Scientists at ETH Zurich have developed a technique that can drastically speed up large language models.
By specifically modifying the computational process of the BERT model, the researchers were able to reduce the number of neurons required for inference to 0.3 percent of the original value. Only 12 out of 4,095 neurons per layer inference were sufficient to achieve similarly good results with UltraFastBERT as with the unmodified model.
In language models based on transformer architectures, a large part of the parameters and computations are bundled in so-called feedforward networks. The researchers replace these layers with special fast feedforward networks, which are structured differently.
As a result of this component change, the usual dense matrix multiplications become conditional matrix multiplications. Instead of multiplying each input parameter with each neuron, only the neurons required for a task are identified and computed using binary decision trees.
Experiments using the GLUE language comprehension benchmark showed that UltraFastBERT achieved up to 96 % of the performance of the original BERT model, despite the greatly reduced number of neurons.
Huge speed-up potential for large models
According to the researchers, the approach has enormous speed-up potential, especially for very large language models. For example, in the OpenAI language model GPT-3, the number of neurons required per inference could theoretically be reduced to just 0.03 % of the previous amount.
However, to exploit the theoretical possibilities in practice, optimizations at the software level are still necessary. According to the scientists, an efficient implementation of conditional matrix multiplication would make it possible to speed up the process by a factor of 341.
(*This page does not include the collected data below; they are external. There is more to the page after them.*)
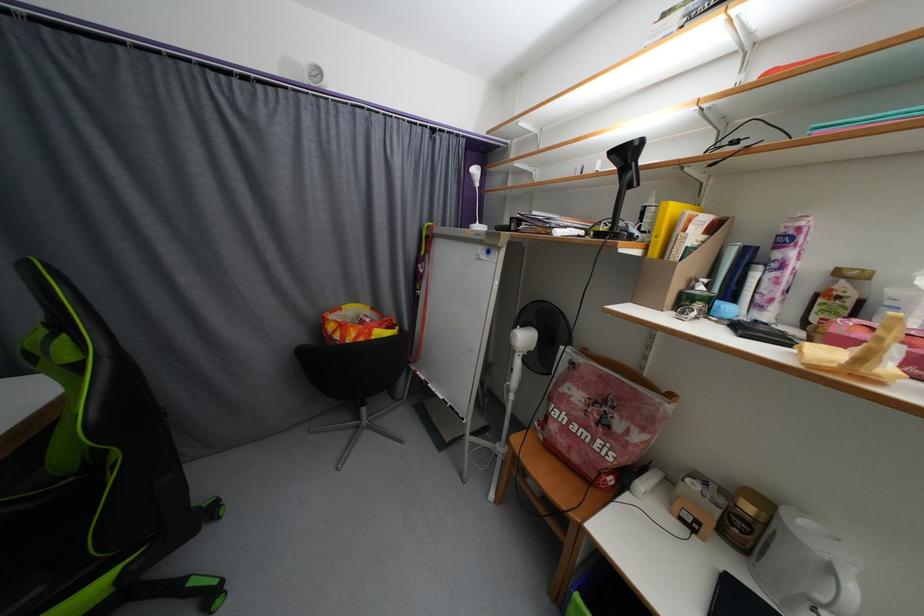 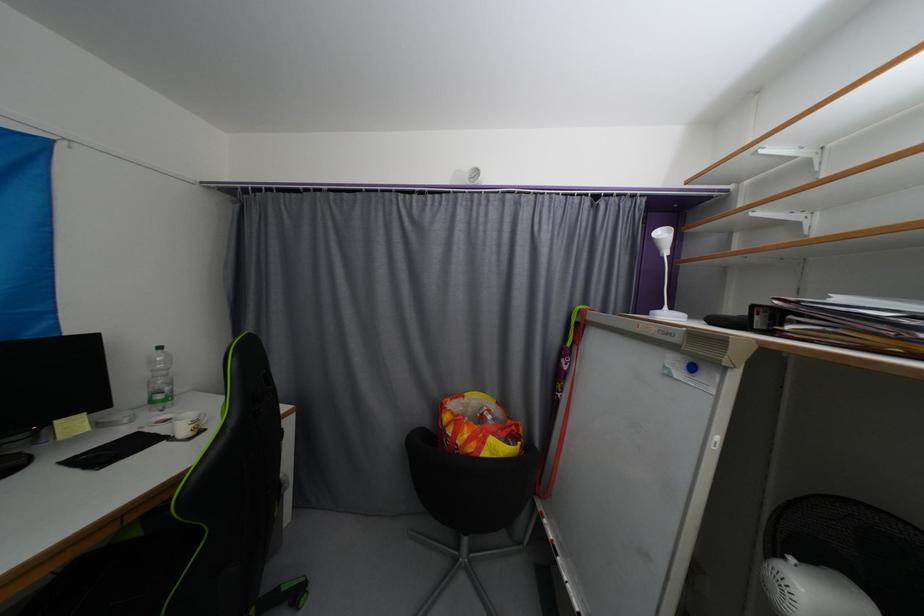 Where in the second image is the point corresponding to the point at 335,329 from the first image?

(452, 419) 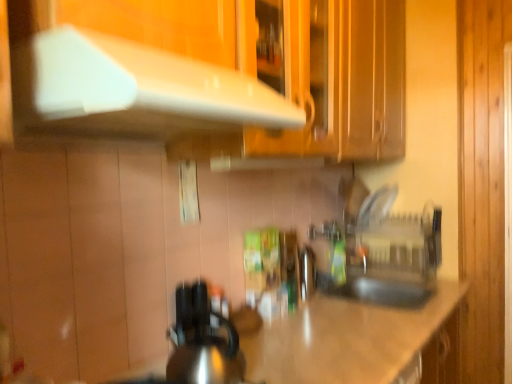 Question: Is the position of shiny metallic kettle at center more distant than that of white glossy exhaust hood at upper center?

Choices:
 (A) yes
 (B) no

Answer: (A)

Question: Is shiny metallic kettle at center closer to camera compared to white glossy exhaust hood at upper center?

Choices:
 (A) yes
 (B) no

Answer: (B)

Question: Is shiny metallic kettle at center to the right of white glossy exhaust hood at upper center from the viewer's perspective?

Choices:
 (A) no
 (B) yes

Answer: (B)

Question: Is shiny metallic kettle at center far away from white glossy exhaust hood at upper center?

Choices:
 (A) yes
 (B) no

Answer: (B)

Question: Is shiny metallic kettle at center outside white glossy exhaust hood at upper center?

Choices:
 (A) yes
 (B) no

Answer: (A)

Question: From the image's perspective, is shiny metallic kettle at center under white glossy exhaust hood at upper center?

Choices:
 (A) no
 (B) yes

Answer: (B)

Question: Is transparent plastic sink at center directly adjacent to shiny metallic kettle at center?

Choices:
 (A) no
 (B) yes

Answer: (A)

Question: Is transparent plastic sink at center closer to camera compared to shiny metallic kettle at center?

Choices:
 (A) no
 (B) yes

Answer: (A)

Question: Is transparent plastic sink at center surrounding shiny metallic kettle at center?

Choices:
 (A) no
 (B) yes

Answer: (A)

Question: Considering the relative positions of transparent plastic sink at center and shiny metallic kettle at center in the image provided, is transparent plastic sink at center to the left of shiny metallic kettle at center from the viewer's perspective?

Choices:
 (A) yes
 (B) no

Answer: (B)

Question: Does transparent plastic sink at center turn towards shiny metallic kettle at center?

Choices:
 (A) yes
 (B) no

Answer: (A)

Question: Is transparent plastic sink at center located outside shiny metallic kettle at center?

Choices:
 (A) yes
 (B) no

Answer: (A)

Question: From the image's perspective, is green matte bottle at center located above transparent plastic sink at center?

Choices:
 (A) no
 (B) yes

Answer: (A) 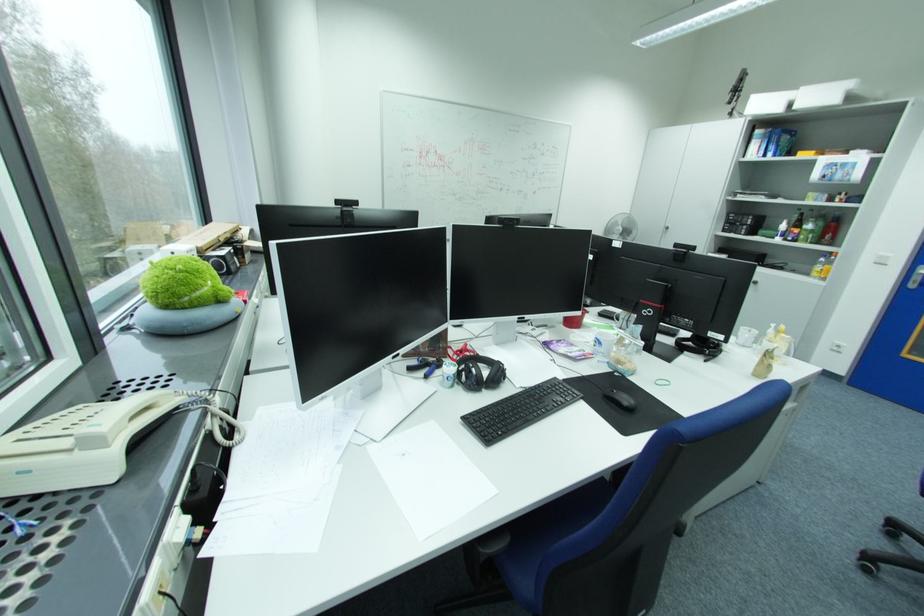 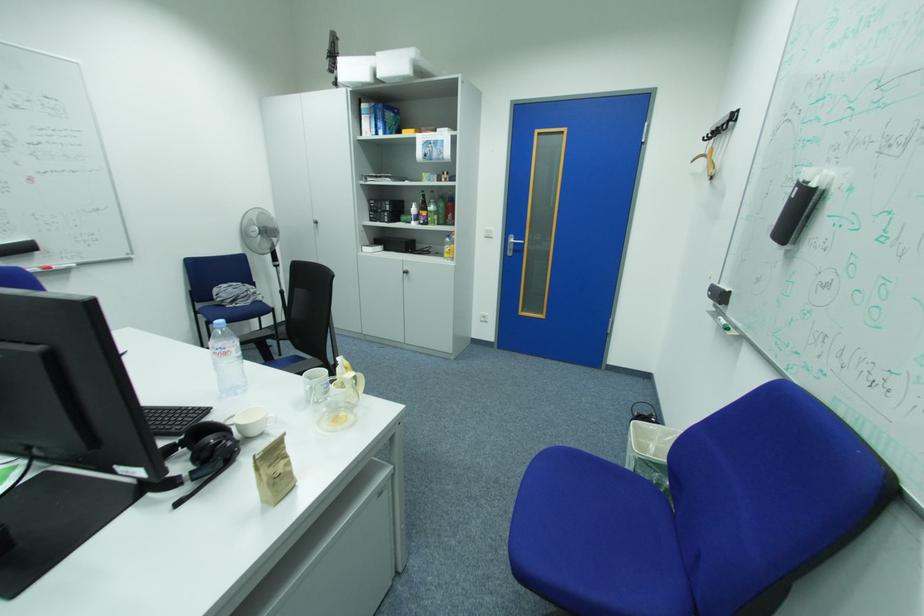 In the second image, find the point that corresponds to point (772, 361) in the first image.

(268, 476)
However, the necessary knowledge is not freely available:
Dense matrix multiplication is the most optimized mathematical operation in the history of computing. A tremendous effort has been put into designing memories, chips, instruction sets, and software routines that execute it as fast as possible. Many of these advancements have been – be it for their complexity or for competitive advantage – kept confidential and exposed to the end user only through powerful but restrictive programming interfaces. Therefore, despite having no need for new hardware, we are still forced to rely on combining high-level linear-algebraic routines to implement CMM, hence the reduction in the speedup.
From the paper
As a first step, however, the researchers wrote working CPU-level code that achieved a 78-fold speedup over the optimised baseline feedforward implementation.
The researchers have also made breakthroughs in the area of image models, drastically reducing the computation time required. Stability AI's SDXL Turbo reduces the number of image generation steps from 50 to one while maintaining almost the same quality.